The kingdom reduced output by 800,000 barrels per day (bpd) to 8.292 million bpd in March from February, Saudi Oil Minister Ali al-Naimi said on Sunday, sending the strongest signal yet that OPEC will not act to rein in soaring prices.

“The market had a great run on Friday, but oil continues to underpin inflationary fears as people start to worry how high it’s going to get,” said Ben Le Brun, market analyst with CMC Markets in Sydney.

Oil prices fell early last week on concern that demand may be eroding under pressure from high prices, but rebounded on Friday following encouraging U.S. economic data. Prices have retreated from a 32-month peak of $127.02 hit earlier this month.

ICE Brent crude was down 49 cents at $122.99 a barrel by 0641 GMT. U.S. crude fell 74 cents to $108.92 a barrel.

Brent may revisit a recent low at $120 per barrel, while U.S. oil is expected to retrace to $108 per barrel, according to Reuters market analyst Wang Tao.


Oil Ministers from Kuwait and the United Arab Emirates echoed Naimi’s concerns about oversupply and said rocketing crude prices were out of the hands of OPEC, which next meets in June.

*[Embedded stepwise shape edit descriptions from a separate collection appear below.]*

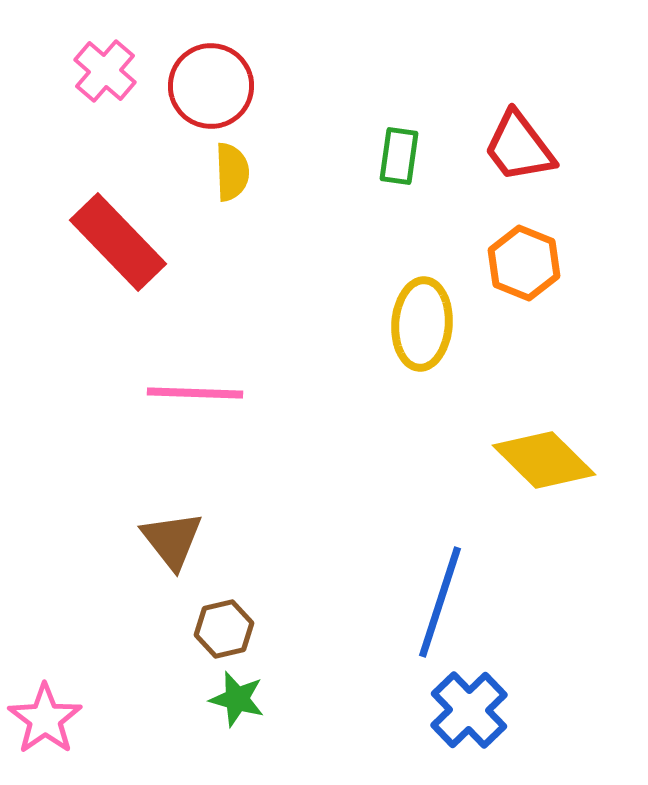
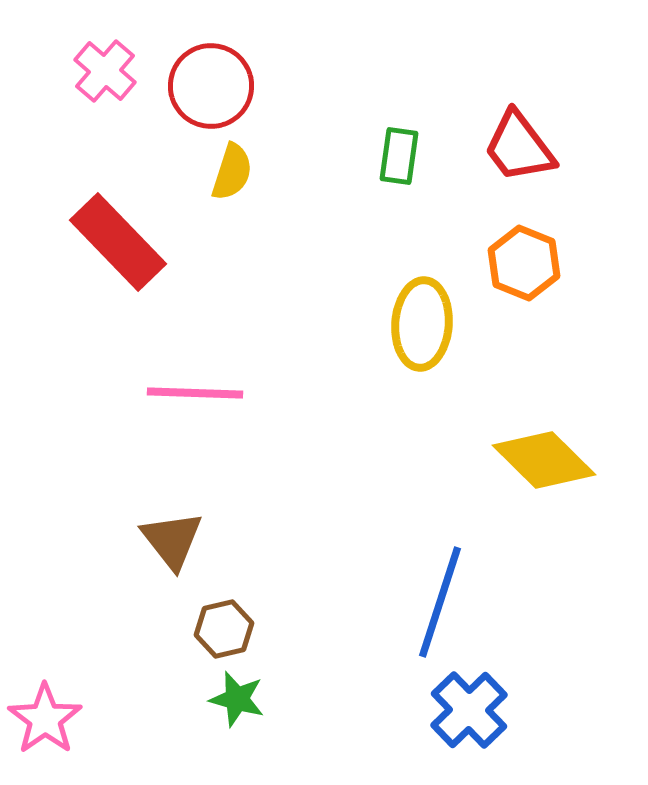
yellow semicircle: rotated 20 degrees clockwise
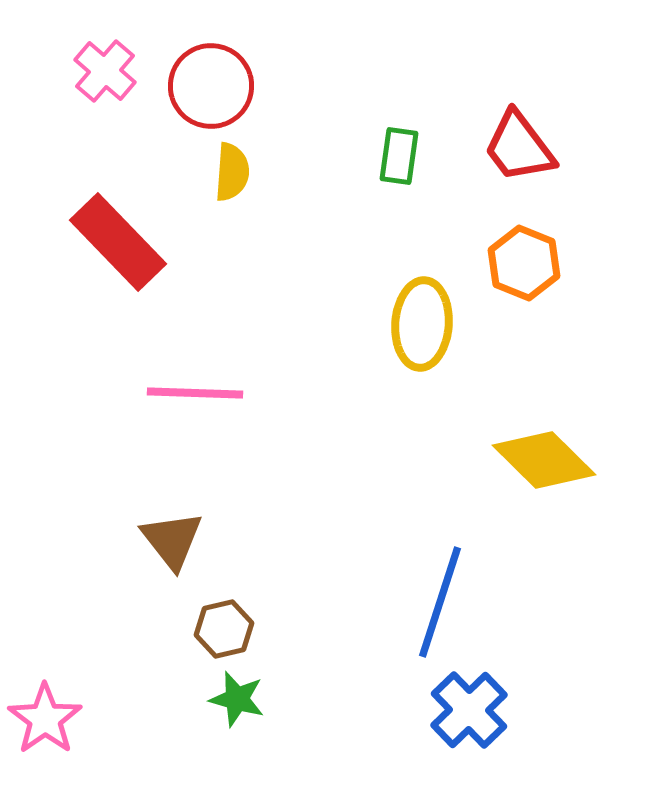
yellow semicircle: rotated 14 degrees counterclockwise
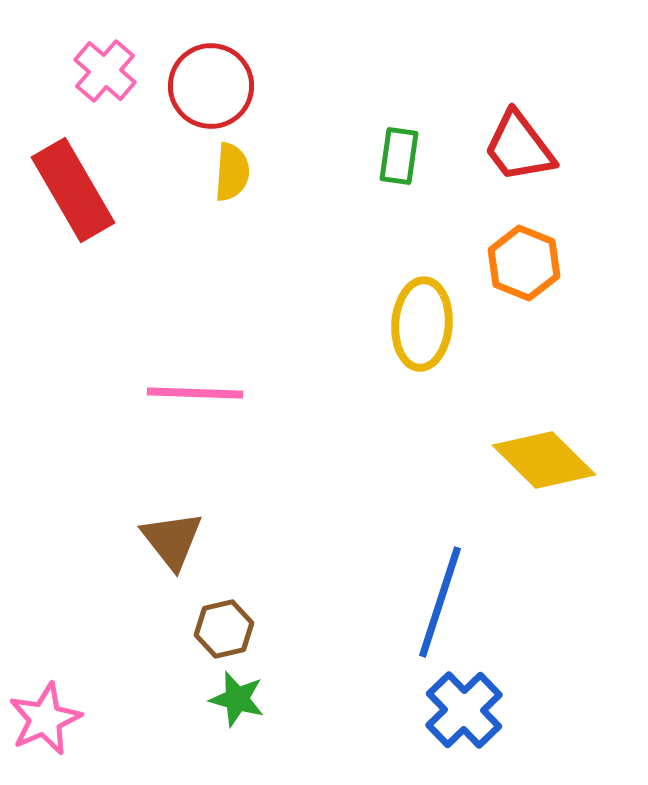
red rectangle: moved 45 px left, 52 px up; rotated 14 degrees clockwise
blue cross: moved 5 px left
pink star: rotated 12 degrees clockwise
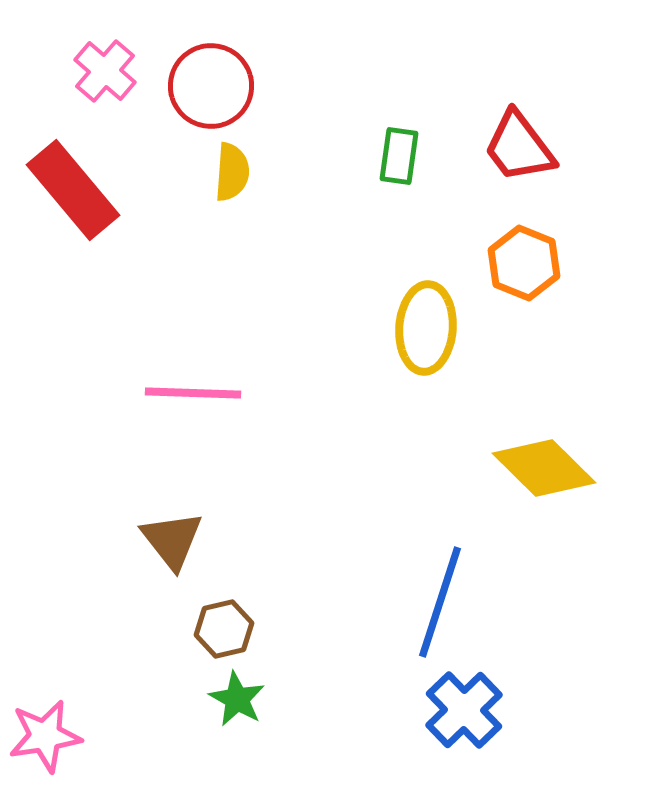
red rectangle: rotated 10 degrees counterclockwise
yellow ellipse: moved 4 px right, 4 px down
pink line: moved 2 px left
yellow diamond: moved 8 px down
green star: rotated 14 degrees clockwise
pink star: moved 17 px down; rotated 14 degrees clockwise
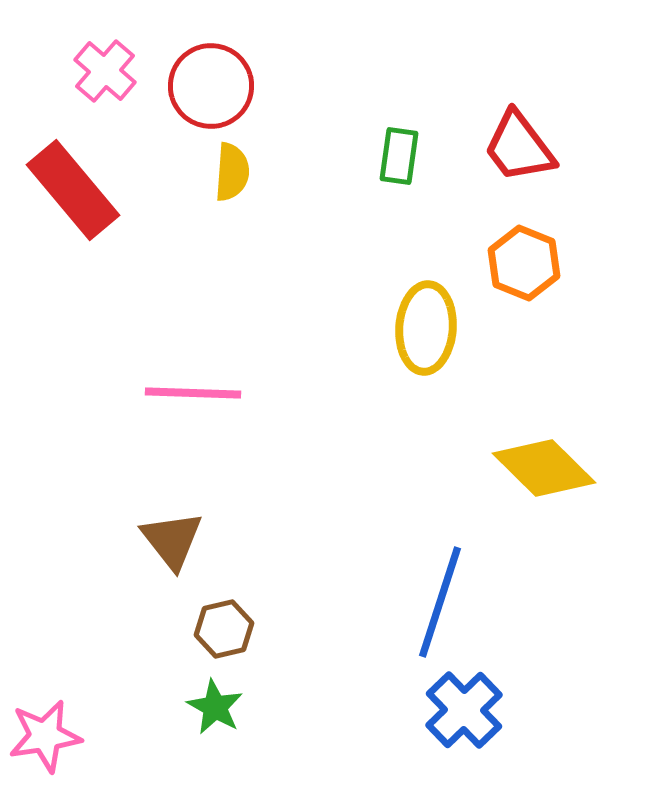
green star: moved 22 px left, 8 px down
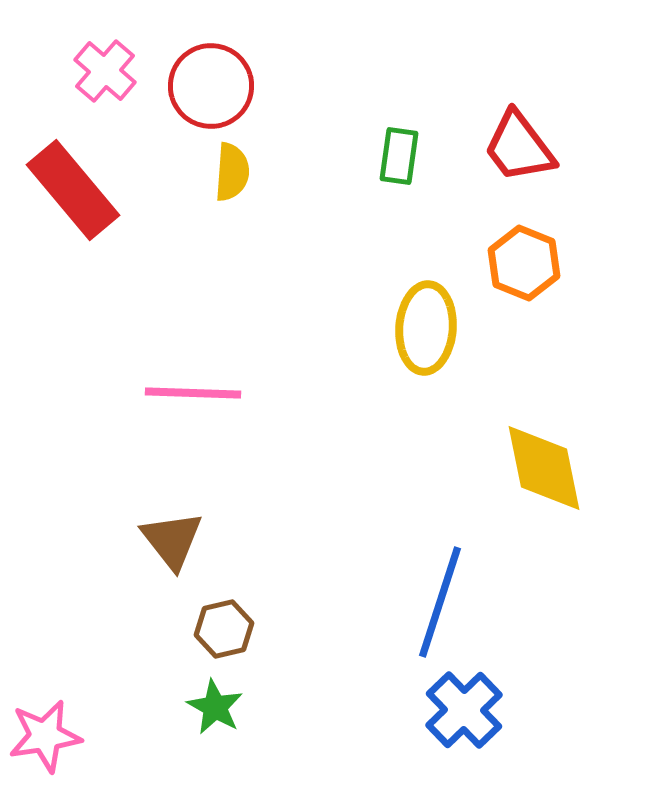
yellow diamond: rotated 34 degrees clockwise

Naimi’s words were the clearest indication yet that OPEC is unconvinced of a need for a coordinated change in supply policy despite the civil war that has slashed Libyan output and expectations Japanese demand will rise as the country scrambles to rebuild its earthquake-shattered electricity grid.

“The Saudis believe that there is a massive premium because of tensions in the Middle East and that demand is waning at these prices. We think the premium is around $15-$20 a barrel,” said Le Brun.

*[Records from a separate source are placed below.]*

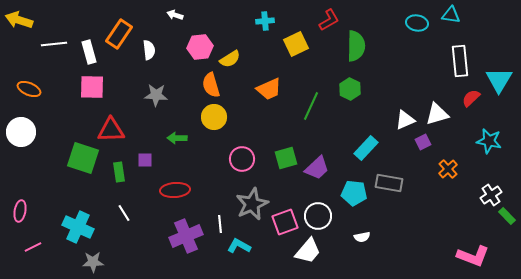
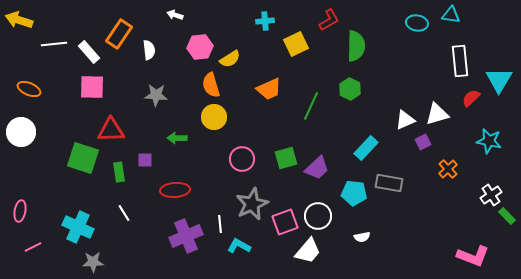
white rectangle at (89, 52): rotated 25 degrees counterclockwise
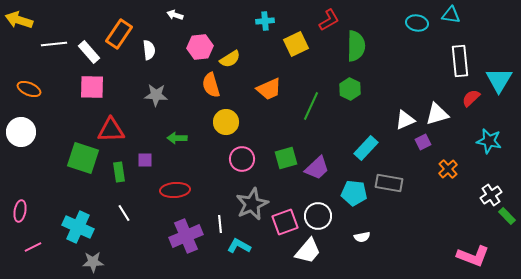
yellow circle at (214, 117): moved 12 px right, 5 px down
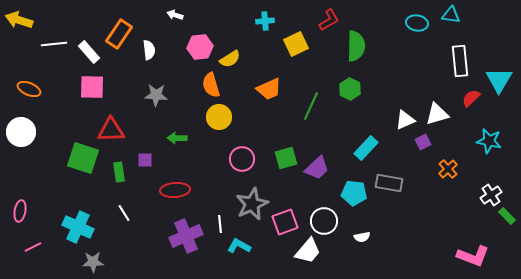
yellow circle at (226, 122): moved 7 px left, 5 px up
white circle at (318, 216): moved 6 px right, 5 px down
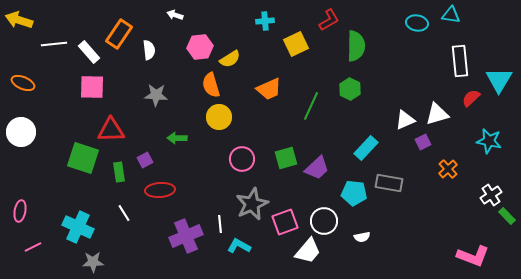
orange ellipse at (29, 89): moved 6 px left, 6 px up
purple square at (145, 160): rotated 28 degrees counterclockwise
red ellipse at (175, 190): moved 15 px left
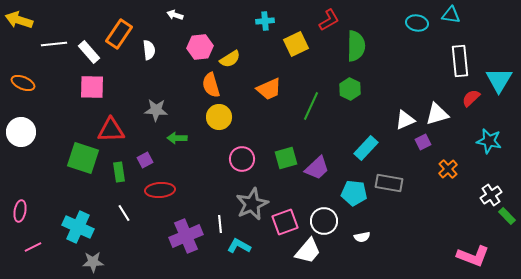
gray star at (156, 95): moved 15 px down
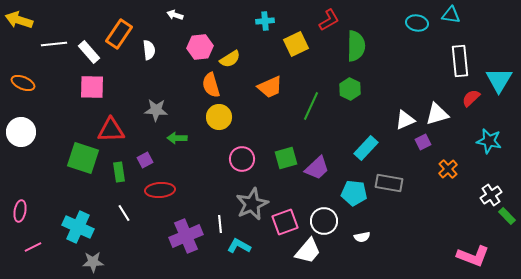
orange trapezoid at (269, 89): moved 1 px right, 2 px up
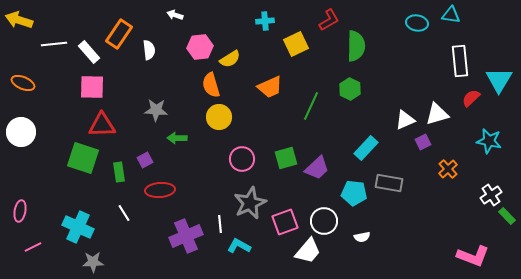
red triangle at (111, 130): moved 9 px left, 5 px up
gray star at (252, 204): moved 2 px left, 1 px up
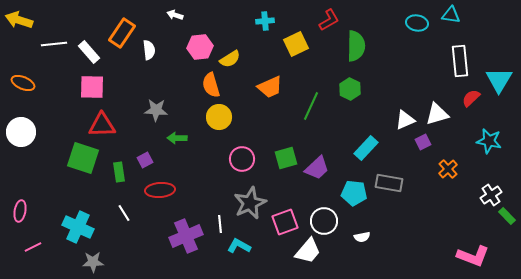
orange rectangle at (119, 34): moved 3 px right, 1 px up
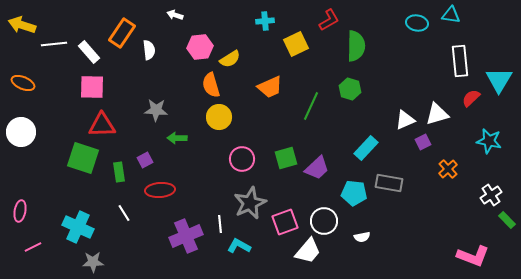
yellow arrow at (19, 20): moved 3 px right, 5 px down
green hexagon at (350, 89): rotated 10 degrees counterclockwise
green rectangle at (507, 216): moved 4 px down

The conflict in Libya escalated over the weekend, after Libyan leader Muammar Gaddafi’s forces fired rockets on Sunday at rebels stationed along the edge of Ajdabiyah, sending some residents fleeing from the eastern town, witnesses said.

The oil market is still seeking a close replacement for very high quality Libyan sweet crude oil lost due to the conflict in the North African nation, OPEC Secretary General Abdullah Al-Badri said on Monday.

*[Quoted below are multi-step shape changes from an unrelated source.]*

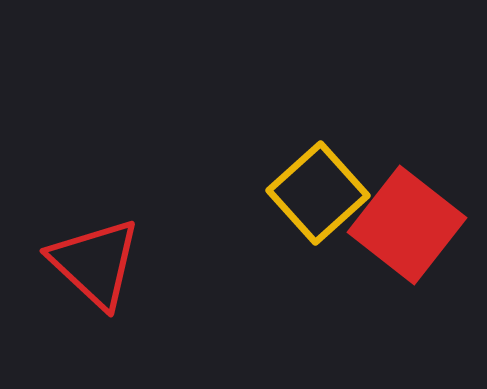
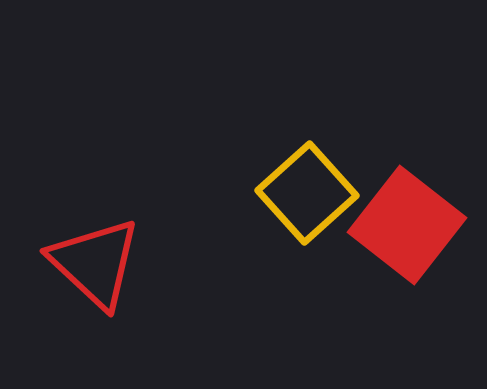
yellow square: moved 11 px left
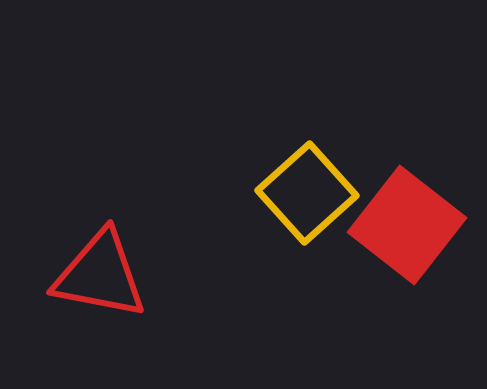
red triangle: moved 5 px right, 12 px down; rotated 32 degrees counterclockwise
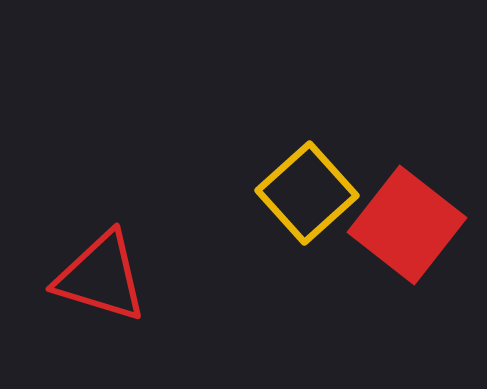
red triangle: moved 1 px right, 2 px down; rotated 6 degrees clockwise
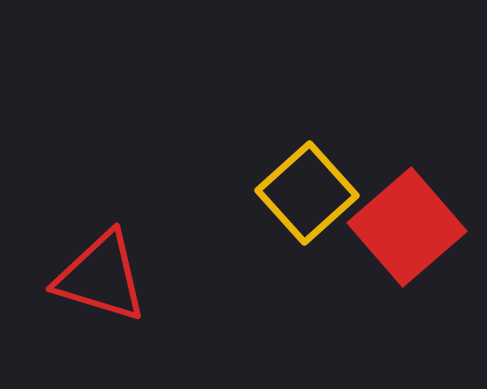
red square: moved 2 px down; rotated 11 degrees clockwise
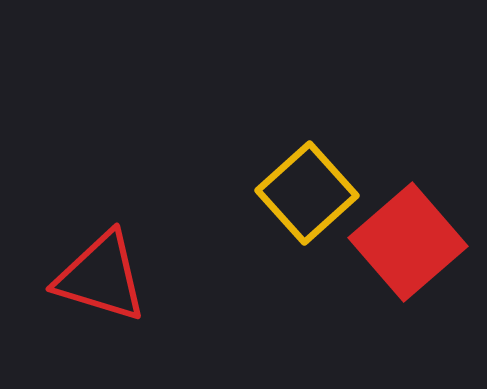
red square: moved 1 px right, 15 px down
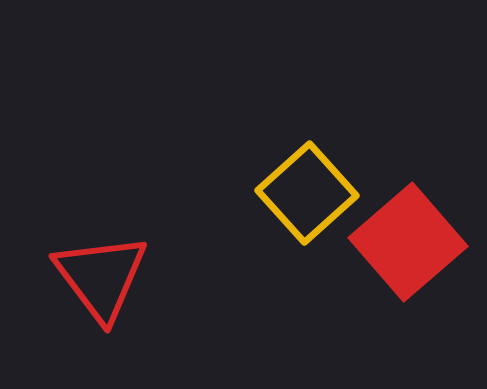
red triangle: rotated 36 degrees clockwise
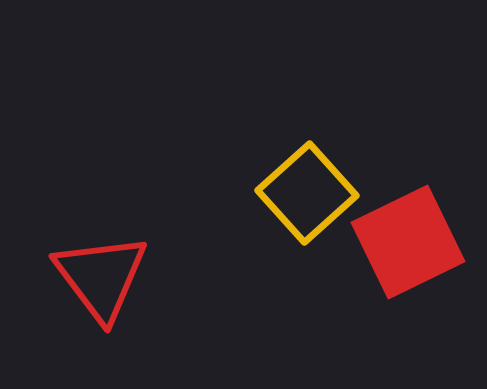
red square: rotated 15 degrees clockwise
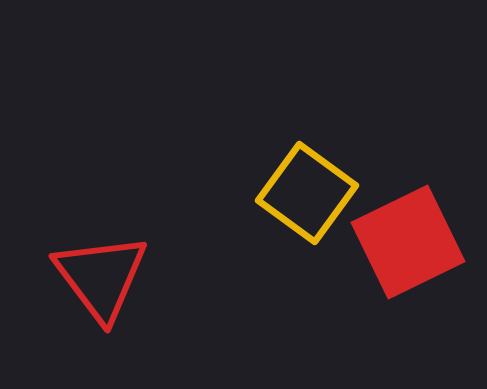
yellow square: rotated 12 degrees counterclockwise
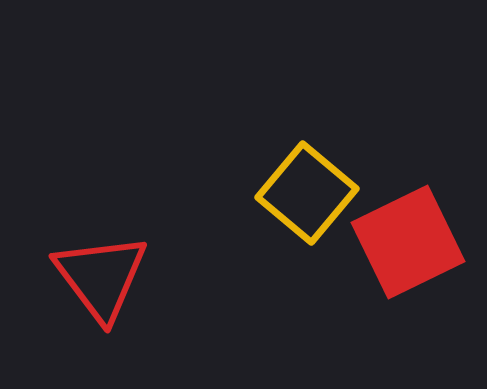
yellow square: rotated 4 degrees clockwise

Refiners have shown little appetite for a replacement bend offered by Saudi Arabia to plug the gap.

“The Saudis have spare capacity but there is a quality mismatch between what refiners want and what the Saudis can provide,” said Michael Lo, a Hong Kong-based analyst with Nomura International.


China raised banks’ required reserves on Sunday for the fourth time this year to curb inflation, but the impact on oil prices was muted as further tightening in Chinese monetary policy was widely expected, analysts said.

Stock markets in both China .SSEC and Hong Kong .HSI also took the news in their stride and were trading higher on the day after opening down.

The reserve rate rise, which followed an increase in benchmark bank interest rates on April 5, was the seventh since China stepped up efforts against inflation in October and underscored the government’s determination to keep the economy on an even keel.

The market will be closely watching a clutch of key U.S. corporate earnings during this holiday-shortened week to gauge the impact of high oil and commodities prices on the world’s biggest energy consumer.